Alguma coisa acontece aqui em Melbourne. Pelo menos na rua. Levando o neto para a creche, sentado dentro de um carrinho – melhor dizendo, um carrão – de plástico, com quatro rodas, imitando um de verdade, sem capota e com uma haste longa para empurrá-lo, o inesperado me espera.
Começa que logo ao sair de casa, o rapazinho de dois anos fala: “Lua, Lua”. Fora do meu costume, morando em São Paulo, onde é difícil apreciá-lo, olho para o céu e vejo a Lua Nova. Mais uma vez me chama a atenção o horizonte descortinado em 360º. Para entender como se consegue a proeza, explico que o bairro é basicamente formado por casas, com no máximo dois andares, afastadas do alinhamento e com muros baixos em sua grande maioria. Nada de garagens no recuo frontal obstruindo a visão do pedestre.
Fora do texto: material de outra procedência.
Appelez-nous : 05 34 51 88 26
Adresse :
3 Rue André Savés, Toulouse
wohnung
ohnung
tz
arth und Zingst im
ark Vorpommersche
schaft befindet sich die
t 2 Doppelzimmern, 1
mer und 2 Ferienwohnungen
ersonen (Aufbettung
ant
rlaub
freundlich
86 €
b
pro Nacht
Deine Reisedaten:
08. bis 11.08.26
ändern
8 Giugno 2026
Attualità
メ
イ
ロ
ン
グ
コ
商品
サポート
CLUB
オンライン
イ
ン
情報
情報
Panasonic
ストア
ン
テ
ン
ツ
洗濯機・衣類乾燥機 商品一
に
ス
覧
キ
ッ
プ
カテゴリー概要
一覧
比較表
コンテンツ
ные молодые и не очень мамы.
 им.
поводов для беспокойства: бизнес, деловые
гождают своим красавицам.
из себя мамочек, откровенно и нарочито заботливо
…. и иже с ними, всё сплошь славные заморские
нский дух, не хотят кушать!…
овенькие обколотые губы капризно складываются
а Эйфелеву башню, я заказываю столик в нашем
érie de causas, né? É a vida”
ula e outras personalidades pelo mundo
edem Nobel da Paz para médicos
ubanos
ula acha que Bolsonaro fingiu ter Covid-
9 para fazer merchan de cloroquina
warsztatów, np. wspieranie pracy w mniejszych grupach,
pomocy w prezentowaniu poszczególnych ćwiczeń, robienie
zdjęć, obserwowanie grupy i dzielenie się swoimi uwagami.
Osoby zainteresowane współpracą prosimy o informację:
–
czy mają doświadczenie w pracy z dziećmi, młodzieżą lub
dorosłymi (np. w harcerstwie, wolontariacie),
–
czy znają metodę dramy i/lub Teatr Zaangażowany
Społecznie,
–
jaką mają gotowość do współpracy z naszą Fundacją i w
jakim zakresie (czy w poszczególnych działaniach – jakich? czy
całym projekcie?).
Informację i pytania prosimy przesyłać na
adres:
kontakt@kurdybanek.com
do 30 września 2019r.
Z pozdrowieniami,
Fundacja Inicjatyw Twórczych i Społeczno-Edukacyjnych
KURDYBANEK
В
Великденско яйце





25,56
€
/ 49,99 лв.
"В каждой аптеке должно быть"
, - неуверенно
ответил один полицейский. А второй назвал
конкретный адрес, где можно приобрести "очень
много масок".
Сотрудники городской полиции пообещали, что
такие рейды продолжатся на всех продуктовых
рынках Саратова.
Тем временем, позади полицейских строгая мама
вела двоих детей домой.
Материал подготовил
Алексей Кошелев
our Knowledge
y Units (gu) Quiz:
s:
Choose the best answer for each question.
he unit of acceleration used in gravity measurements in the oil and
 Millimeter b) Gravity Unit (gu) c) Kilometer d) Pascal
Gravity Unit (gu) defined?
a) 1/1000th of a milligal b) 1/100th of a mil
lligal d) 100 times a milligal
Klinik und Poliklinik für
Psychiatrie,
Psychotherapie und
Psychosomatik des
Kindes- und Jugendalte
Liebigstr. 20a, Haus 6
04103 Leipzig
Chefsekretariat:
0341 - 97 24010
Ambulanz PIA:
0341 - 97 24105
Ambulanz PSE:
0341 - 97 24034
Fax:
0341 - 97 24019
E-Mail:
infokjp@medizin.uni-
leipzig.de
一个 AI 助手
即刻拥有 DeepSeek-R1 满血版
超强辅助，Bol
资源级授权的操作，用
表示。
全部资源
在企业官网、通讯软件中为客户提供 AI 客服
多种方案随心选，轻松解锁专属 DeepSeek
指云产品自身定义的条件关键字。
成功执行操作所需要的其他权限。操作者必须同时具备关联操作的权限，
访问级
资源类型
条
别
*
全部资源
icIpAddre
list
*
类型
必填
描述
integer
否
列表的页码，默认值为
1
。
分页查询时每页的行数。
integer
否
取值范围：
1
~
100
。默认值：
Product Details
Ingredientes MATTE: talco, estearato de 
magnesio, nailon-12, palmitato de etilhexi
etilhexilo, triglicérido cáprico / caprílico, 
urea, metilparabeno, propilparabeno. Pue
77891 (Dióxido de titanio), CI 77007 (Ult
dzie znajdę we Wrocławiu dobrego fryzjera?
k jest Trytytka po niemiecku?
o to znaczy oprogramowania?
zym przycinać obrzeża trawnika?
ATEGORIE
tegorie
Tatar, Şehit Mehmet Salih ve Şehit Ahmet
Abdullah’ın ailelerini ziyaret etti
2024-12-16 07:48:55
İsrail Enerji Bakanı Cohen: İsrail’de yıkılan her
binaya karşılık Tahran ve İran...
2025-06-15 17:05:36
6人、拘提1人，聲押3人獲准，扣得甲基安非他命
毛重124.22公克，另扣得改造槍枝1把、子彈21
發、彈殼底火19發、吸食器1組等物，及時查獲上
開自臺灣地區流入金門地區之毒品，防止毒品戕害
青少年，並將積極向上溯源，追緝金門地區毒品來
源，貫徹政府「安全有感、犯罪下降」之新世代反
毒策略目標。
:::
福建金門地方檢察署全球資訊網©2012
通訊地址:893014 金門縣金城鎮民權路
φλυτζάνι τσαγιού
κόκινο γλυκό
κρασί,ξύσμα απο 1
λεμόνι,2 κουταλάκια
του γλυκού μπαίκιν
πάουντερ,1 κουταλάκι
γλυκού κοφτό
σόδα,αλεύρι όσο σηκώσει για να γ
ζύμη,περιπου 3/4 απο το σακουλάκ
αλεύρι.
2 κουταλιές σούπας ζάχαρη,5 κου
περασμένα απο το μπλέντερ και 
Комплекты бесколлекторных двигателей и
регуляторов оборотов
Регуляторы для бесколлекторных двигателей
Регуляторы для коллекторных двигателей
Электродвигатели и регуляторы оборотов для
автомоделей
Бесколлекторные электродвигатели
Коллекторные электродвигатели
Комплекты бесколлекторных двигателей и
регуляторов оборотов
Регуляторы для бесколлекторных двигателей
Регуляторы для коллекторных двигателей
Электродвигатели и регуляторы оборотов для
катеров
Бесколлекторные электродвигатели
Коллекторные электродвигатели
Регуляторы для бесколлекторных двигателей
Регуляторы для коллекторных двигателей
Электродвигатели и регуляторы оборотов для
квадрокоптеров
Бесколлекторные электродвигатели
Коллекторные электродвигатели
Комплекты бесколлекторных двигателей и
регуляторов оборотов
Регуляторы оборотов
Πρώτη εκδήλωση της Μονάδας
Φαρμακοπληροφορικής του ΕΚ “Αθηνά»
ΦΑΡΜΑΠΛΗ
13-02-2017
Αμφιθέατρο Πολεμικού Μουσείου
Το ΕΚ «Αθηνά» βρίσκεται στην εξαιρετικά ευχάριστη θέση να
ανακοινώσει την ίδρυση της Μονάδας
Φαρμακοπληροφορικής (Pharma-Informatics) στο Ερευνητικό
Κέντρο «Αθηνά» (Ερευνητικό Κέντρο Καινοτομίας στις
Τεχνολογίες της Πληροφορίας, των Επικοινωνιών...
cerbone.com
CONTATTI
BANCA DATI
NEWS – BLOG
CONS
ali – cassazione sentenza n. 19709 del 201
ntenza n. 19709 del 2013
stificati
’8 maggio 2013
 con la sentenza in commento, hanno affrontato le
Ponto positivo.
Em seguida, virando a esquina, cruzamos com uma senhora de avançada idade, sorridente, rosto maquiado, batom vermelho e vestido bem colorido, passeando pela calçada, auxiliada por andador. Imagino deva ter algo na comida ou na água aqui para a longevidade ser tamanha, dada a quantidade enorme de pessoas mais velhas que encontro. Que ela abra um enorme sorriso para mim e para meu neto junto com um bom dia me surpreende.
Como não me espantar com a alegria de viver estampada no vestido e no rosto, apesar da dificuldade de locomoção? Sem falar que estava desfrutando o momento e aberta para o mundo. Juro que seus olhos brilhavam.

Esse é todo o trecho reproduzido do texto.